Veía como entrelazaban las manos, apoyadas sobre la barandilla, y después
desaparecían en la oscuridad envueltos en sonidos indescifrables, parecidos a
los gemidos de los gatos.
Algunas veces veía desde arriba, en el hueco de la escalera, a la mujer del
portero, quien, a sabiendas, se encontraba con algún vecino para departir sobre
cualquier cosa o sobre las noticias. Como siempre se exhibía generosa, se me
ocurrió que desde mi altura podía tirarle miguitas de pan para ver cuántas
podía encestar en su escote. Algunos días, al darse cuenta de mi buena puntería
(no siempre me daba tiempo de esconderme sin que descubriera al culpable del
lanzamiento), miraba hacia arriba con celeridad y me pillaba infraganti. Con la
cara encendida, comenzaba a mover la cabeza simulando enfado.
—¡Míralo al niño, qué picarón! Como suba ahí, ya verás. Se lo contaré a tu
padre cuando lo vea.
Hacía tiempo que mi padre había vuelto a fumar y antes de dormir cogía el
abrigo y salía a la calle a pasear y echar un par de cigarros antes de
descansar. Nunca le vi coger el ascensor para bajar. Sí lo hacía para subir a
casa. Yo, aprovechando que mi madre estaba recogiendo la cena, un día salí como
el espía profesional que era para ver cómo salía a fumar mi padre. Veía cómo se
colocaba los guantes, cómo se deslizaban sus manos robustas por el pasamanos...
Y, al llegar a la planta baja, aquel día debió de distraerse, pues en lugar de
salir en dirección a la calle continuó hacia la portería. Pensé que cuando
subiera tenía que advertirle de su error, pero inmediatamente me di cuenta de
que estaba en misión secreta y no podía desvelar la voz de espionaje.
A los dos días volvió a confundirse de dirección. Estaba convencido de que
la portera le estaba contando a mi padre lo de las miguitas de pan. Con el
susto en el cuerpo, dejé en este punto mi labor de seguimiento nocturno, no
fuera que encima me descubriera mi padre espiándole. Es cierto que Dolores
desde entonces comenzó a portarse mucho más cariñosa conmigo. Cuando me
descuidaba me estrechaba con los brazos contra su generoso cuerpo, casi hasta
la asfixia, y me pellizcaba los mofletes mientras me decía:
—¡Ay, qué guapo es mi niño Antoñito!
Comoquiera que ya había aprendido a escribir con cierta fluidez, empecé a
inventarme escenas basadas en mi experiencia como investigador privado de mi
escalera. Casi he terminado todo el cuaderno de anotaciones. Tengo que
acordarme de pedirle a mi madre que me compre otro nuevo.

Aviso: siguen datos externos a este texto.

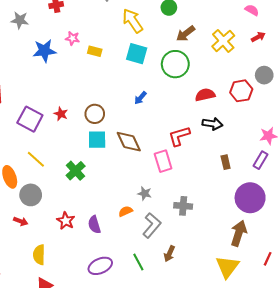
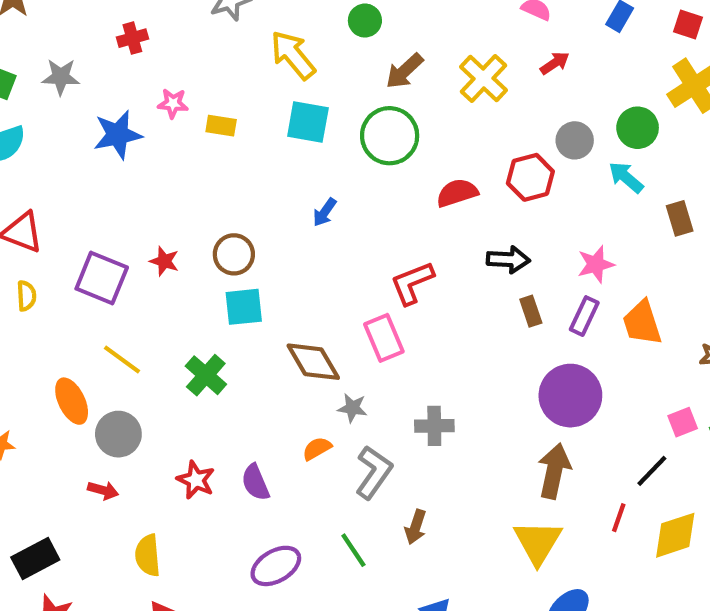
black arrow: (212, 124) -> (508, 260), moved
brown diamond: (129, 142) -> (313, 362), moved
brown rectangle: (226, 162) -> (531, 311), moved

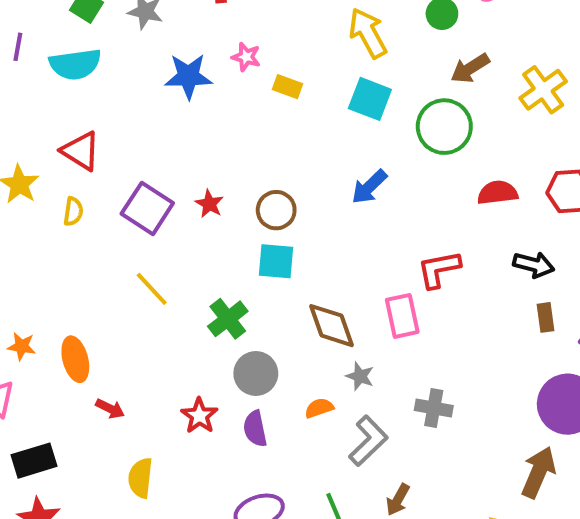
blue arrow: (325, 212) -> (369, 187), size x1.4
orange ellipse: (72, 401) -> (75, 359), moved
gray circle: (118, 434) -> (256, 373), moved

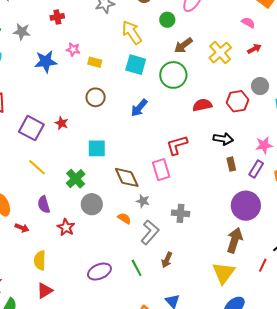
brown circle: (276, 210) -> (96, 97), moved
orange semicircle: (319, 408) -> (124, 218), turned 56
purple semicircle: (255, 429) -> (44, 205), moved

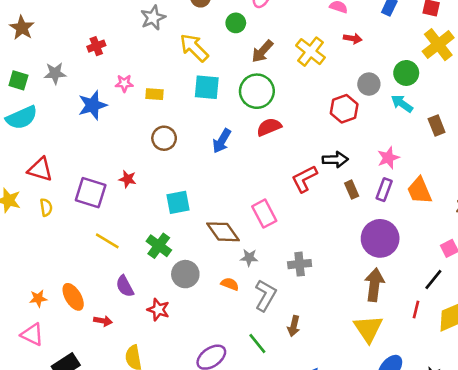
red arrow: (254, 49) -> (353, 38), turned 48
red semicircle: (202, 105) -> (269, 127), moved
red L-shape: (177, 145) -> (304, 179), moved

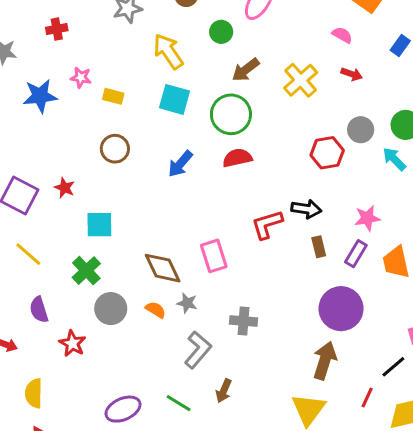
cyan square: (178, 202) -> (99, 225), moved
orange semicircle: (230, 284) -> (156, 310), moved
green line: (257, 343) -> (179, 403), turned -30

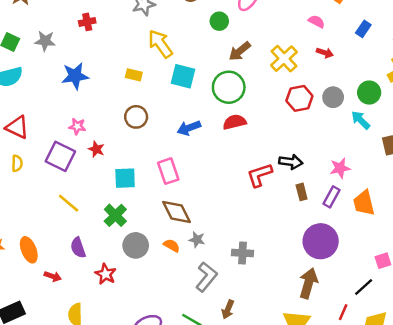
yellow arrow: (168, 51) -> (160, 44), moved
pink star: (81, 78) -> (77, 126), moved
red hexagon: (327, 153) -> (299, 98), moved
blue arrow: (180, 164) -> (189, 128), turned 30
pink rectangle: (214, 256) -> (168, 171), moved

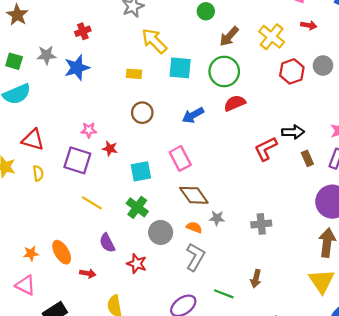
blue star: (75, 76) -> (77, 68), moved
gray L-shape: (206, 277) -> (195, 257), moved

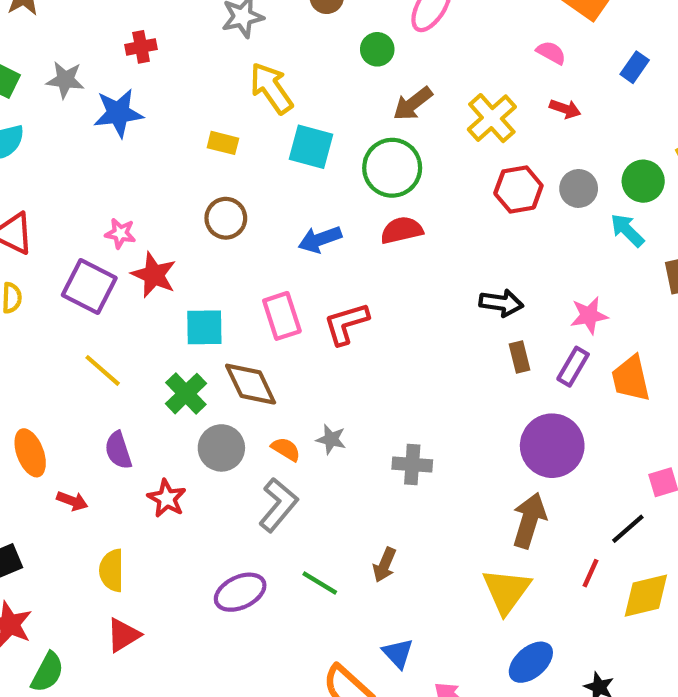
red star: (110, 149) -> (154, 275), size x1.5
red L-shape: (266, 149) -> (346, 324), moved
brown diamond: (194, 195) -> (251, 384), moved

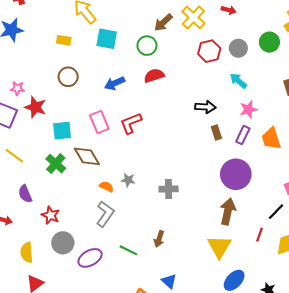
brown arrow: (413, 104) -> (163, 23), moved
green circle: (392, 168) -> (147, 46), size x0.7
cyan arrow: (627, 230) -> (238, 81), moved
gray circle: (221, 448) -> (63, 243), moved

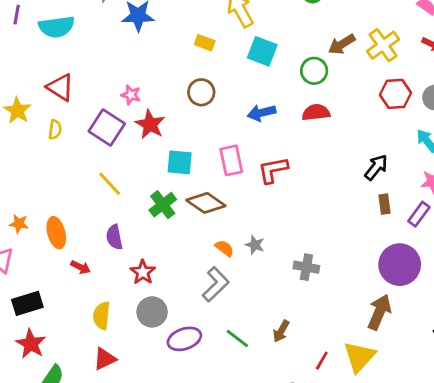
black arrow: (205, 107) -> (376, 167), turned -66
brown diamond: (87, 156) -> (206, 203), turned -36
red line: (260, 235) -> (322, 361), moved

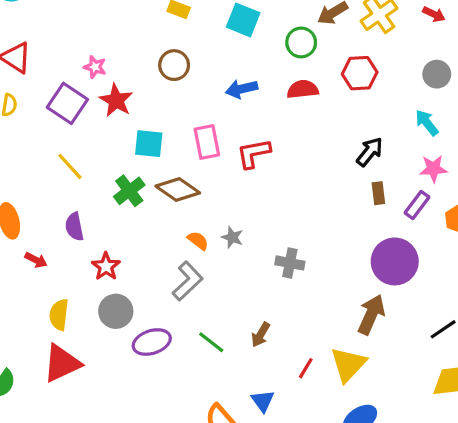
red hexagon: (395, 94) -> (360, 73), moved
red triangle: (105, 359) -> (62, 363), size x1.5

El caso es que, en las últimas semanas, la situación en casa ha cambiado. Desde el día que los escuché discutir a mis padres en la habitación de al lado, las desavenencias han sido continuas. Han intentado disimular, pero mi olfato investigador nunca me ha fallado. No me han dado muchas explicaciones, pero estamos ahora de nuevo invadiendo la acera con todo nuestro equipaje, esperando a que la furgoneta de mudanzas nos traslade a una nueva casa. Rogelio nos ha ayudado, como siempre, con el equipaje y ha salido al portal a despedirnos disculpando la ausencia de Dolores, pues se encontraba indispuesta. Echaré siempre de menos este edificio y, en especial, mi escalera. Han sido unos cuantos años maravillosos en los que aprendí el oficio de pequeño detective.
Mi madre me dice que la nueva casa tiene también ascensor y un patio interior donde juegan los niños. Creo que lo dice para animarme. Estoy triste por un lado, pero empiezo a pensar en las nuevas aventuras con las que podré llenar mi nuevo cuaderno de escalera.